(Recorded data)
================
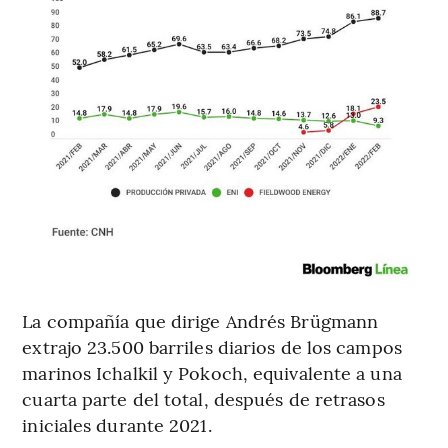
La compañía que dirige Andrés Brügmann
extrajo 23.500 barriles diarios de los campos
marinos Ichalkil y Pokoch, equivalente a una
cuarta parte del total, después de retrasos
iniciales durante 2021.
================
Write the data above out again exactly, every line of it, and exclude the pictures.

La compañía que dirige Andrés Brügmann
extrajo 23.500 barriles diarios de los campos
marinos Ichalkil y Pokoch, equivalente a una
cuarta parte del total, después de retrasos
iniciales durante 2021.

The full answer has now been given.